Um ponto crítico a referir: Hell is Us exige tempo e dedicação. O ritmo é pausado, a progressão depende de notas manualmente tomadas pelo jogador, pistas para decifrar sem ajuda e uma constante atenção aos pequenos detalhes do cenário. Quem aprecia jogos sem orientações vai adorar, enquanto que para outros, pode tornar-se cansativo ou frustrante, especialmente em noites longas sem pistas e em puzzles menos claros.

A frustração surge tanto na exploração como nos puzzles, onde o jogo recusa-se a facilitar o caminho ou a oferecer soluções rápidas. É uma experiência que pede reflexão, estudo do mundo e muitas vezes recorrência aos fóruns ou guias externos, senão mesmo em walkthrough no YouTube.

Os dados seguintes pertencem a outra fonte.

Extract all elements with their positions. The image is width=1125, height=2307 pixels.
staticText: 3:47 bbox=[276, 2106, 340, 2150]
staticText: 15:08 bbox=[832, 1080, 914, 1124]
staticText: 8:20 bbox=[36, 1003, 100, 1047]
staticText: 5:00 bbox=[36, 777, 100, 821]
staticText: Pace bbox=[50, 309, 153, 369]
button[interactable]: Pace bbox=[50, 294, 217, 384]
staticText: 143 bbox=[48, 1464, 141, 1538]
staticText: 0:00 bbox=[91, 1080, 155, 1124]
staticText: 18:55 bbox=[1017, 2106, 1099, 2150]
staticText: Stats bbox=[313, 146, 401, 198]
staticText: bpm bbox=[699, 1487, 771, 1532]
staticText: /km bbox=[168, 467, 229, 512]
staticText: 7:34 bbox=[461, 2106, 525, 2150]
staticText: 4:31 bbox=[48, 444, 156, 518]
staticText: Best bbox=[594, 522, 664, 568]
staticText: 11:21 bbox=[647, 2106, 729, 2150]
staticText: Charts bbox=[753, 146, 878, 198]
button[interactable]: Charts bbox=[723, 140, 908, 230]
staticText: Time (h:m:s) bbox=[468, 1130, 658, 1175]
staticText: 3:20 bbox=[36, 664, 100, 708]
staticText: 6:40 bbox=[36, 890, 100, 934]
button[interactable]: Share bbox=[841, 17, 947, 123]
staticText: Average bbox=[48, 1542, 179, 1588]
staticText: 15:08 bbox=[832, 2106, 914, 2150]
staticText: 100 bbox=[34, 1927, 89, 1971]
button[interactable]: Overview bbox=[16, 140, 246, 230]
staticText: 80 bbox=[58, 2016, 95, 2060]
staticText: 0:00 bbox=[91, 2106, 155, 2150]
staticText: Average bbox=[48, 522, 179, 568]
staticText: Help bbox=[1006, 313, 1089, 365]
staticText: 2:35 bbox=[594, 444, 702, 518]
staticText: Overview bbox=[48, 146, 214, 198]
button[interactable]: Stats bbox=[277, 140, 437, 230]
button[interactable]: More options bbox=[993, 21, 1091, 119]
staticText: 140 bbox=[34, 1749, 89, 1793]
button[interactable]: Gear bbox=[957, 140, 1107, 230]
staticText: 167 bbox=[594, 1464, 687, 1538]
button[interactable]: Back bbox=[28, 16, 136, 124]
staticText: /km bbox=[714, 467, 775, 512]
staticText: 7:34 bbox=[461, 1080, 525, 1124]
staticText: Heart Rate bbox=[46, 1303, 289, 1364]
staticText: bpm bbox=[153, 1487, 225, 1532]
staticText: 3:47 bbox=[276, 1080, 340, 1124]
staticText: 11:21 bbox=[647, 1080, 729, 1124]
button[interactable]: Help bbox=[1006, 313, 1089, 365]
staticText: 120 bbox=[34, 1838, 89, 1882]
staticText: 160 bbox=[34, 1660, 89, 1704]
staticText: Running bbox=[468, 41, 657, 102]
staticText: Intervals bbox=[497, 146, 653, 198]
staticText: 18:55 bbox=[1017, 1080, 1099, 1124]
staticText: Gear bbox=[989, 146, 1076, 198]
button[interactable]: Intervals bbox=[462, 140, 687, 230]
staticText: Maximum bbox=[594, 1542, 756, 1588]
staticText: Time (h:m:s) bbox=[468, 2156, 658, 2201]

Há que valorizar este lado “anti-industrial” que marca pela diferença, até porque diversidade de jogos é necessária e bem vinda, sempre, mas não posso deixar de apontar que, por vezes, o equilíbrio entre desafio e acessibilidade falha.

Neste jogo há diversos puzzles, muitos deles demora-se a descobrir a sua resolução.

No que toca ao desempenho, o jogo conta com o modo “Performance” e “Quality“. Testei ambos, e não consegui jogar no modo “Quality“, como tem sido habitual com todos os jogos na verdade. No entanto, neste em particular, sente-se um arrastão de imagem maior ao virar a câmara, o que afeta a qualidade gráfica geral. Já o modo “Performance“, pode não ter uma resolução tão alta ou um Ray-Tracing como no modo “Quality“, mas a experiência é tão mais suave, e sem perda de qualidade ao virar a câmara mesmo que numa situação rápida, que dá uma sensação geral de maior qualidade gráfica. É estranho, realmente, mas como jogador, foi a sensação com que fiquei, e que na verdade tenho sentido mesmo noutros titulos. Nesse modo, senti que o jogo correu quase sempre de forma fluída, com algumas quedas de frame-rate ocasionais em áreas mais pesadas (onde havia mais coisas a acontecerem, num mapa grande, por exemplo). A interface é minimalista, reforçando a ausência de “handholding”, mas por vezes sacrifica a clareza para além do necessário, especialmente na hora de gerir inventário ou de identificar objetivos secundários. Não posso deixar de referir que o jogo tira partido das capacidades da PS5 Pro e dos controlos DualSense.

Opinião Final:

Hell is Us não é um produto para as massas, nem quer ser. Puzzles complexos, falta de indicadores para onde seguir e narrativa “fragmentada” faz parte do design do jogo, e isso vai agradar a uns, mas não a outros. A coragem da Rogue Factor deve ser destacada e até celebrada, mesmo que o jogo não seja perfeito: a atmosfera, o impacto emocional, a liberdade de exploração e a profundidade dos temas são pontos a elogiar. Embora esteja presente a sensação de repetição de inimigos, o jogo consegue divertir na parte da ação, no entanto a exigência intelectual pode afastar quem prefere aventuras mais guiadas. No fim das contas, Hell is Us destaca-se por trazer um lado menos convencional da indústria ao desafiar convenções, assumir riscos e entregar um mundo sombrio, belo e desafiante.

Do que gostamos:

  • Atmosfera densa e perturbadora, com excelente direcção artística;
  • Narrativa complexa, madura e relevante, que aborda temas universais como guerra e humanidade;
  • A banda sonora e o trabalho de áudio reforçam o suspense e a emoção;
  • Desempenho técnico sólido, com bom aproveitamento das capacidades da nova geração e do DualSense;
  • Mundo aberto que recompensa a atenção ao detalhe e a capacidade de dedução;
  • Sistema de exploração livre e puzzles desafiantes que estimulam a curiosidade do jogador…

Do que não gostamos:

  • No entanto essa exploração livre torna a progressão lenta e os puzzles complexos sem ajudas podem tornar-se cansativos, podendo gerar frustração nos jogadores menos pacientes;
  • Requer consulta frequente a notas externas ou guias devido à ausência de orientação;
  • Interface minimalista por vezes dificulta a gestão de objetivos secundários;
  • Pouca variedade de inimigos e bosses;
  • Protagonista algo genérico e pouco carismático.

Nota: 8/10

Análise efetuada com um código PlayStation 5 cedido gentilmente pela distribuidora.

 

Hell is Us está disponível para aquisição na PlayStation Store, na loja da Xbox, Steam e Epic Games Store.